Task brief: If a line in the records below contains the word "nacional", copy it out.

Dataset entries
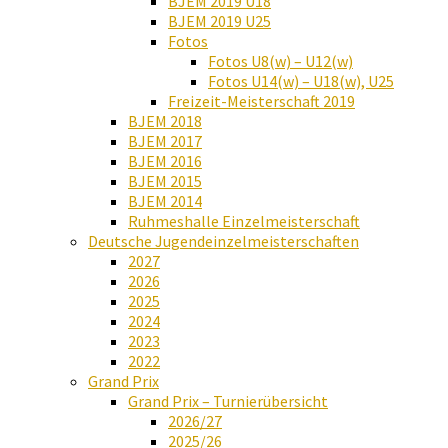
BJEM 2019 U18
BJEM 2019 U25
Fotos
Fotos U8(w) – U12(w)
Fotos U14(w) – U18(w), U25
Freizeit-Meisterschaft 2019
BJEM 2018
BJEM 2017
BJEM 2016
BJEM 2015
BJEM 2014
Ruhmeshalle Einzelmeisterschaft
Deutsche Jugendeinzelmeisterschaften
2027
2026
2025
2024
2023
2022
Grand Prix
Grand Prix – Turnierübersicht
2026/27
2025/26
==
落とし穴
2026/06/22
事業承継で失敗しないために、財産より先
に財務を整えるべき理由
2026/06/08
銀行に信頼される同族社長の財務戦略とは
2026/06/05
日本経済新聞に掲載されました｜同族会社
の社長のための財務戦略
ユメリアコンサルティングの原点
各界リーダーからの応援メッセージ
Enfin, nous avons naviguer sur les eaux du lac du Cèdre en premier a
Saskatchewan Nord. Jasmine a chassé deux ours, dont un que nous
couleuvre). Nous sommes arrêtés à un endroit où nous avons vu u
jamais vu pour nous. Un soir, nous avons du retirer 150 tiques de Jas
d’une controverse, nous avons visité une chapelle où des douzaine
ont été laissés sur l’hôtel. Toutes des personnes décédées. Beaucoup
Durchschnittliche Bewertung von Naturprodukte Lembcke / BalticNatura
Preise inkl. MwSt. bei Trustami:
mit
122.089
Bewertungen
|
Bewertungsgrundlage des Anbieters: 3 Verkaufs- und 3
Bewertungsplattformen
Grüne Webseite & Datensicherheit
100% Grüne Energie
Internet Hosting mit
--
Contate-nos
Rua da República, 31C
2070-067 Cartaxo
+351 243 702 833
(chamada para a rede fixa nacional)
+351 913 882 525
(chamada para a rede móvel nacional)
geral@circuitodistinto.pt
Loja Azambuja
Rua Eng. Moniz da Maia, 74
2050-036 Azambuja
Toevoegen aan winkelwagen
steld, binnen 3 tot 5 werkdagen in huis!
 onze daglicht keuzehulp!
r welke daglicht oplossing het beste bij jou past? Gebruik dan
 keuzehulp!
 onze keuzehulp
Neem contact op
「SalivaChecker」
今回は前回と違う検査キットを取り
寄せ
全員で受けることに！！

Solution to this task:
(chamada para a rede fixa nacional)
(chamada para a rede móvel nacional)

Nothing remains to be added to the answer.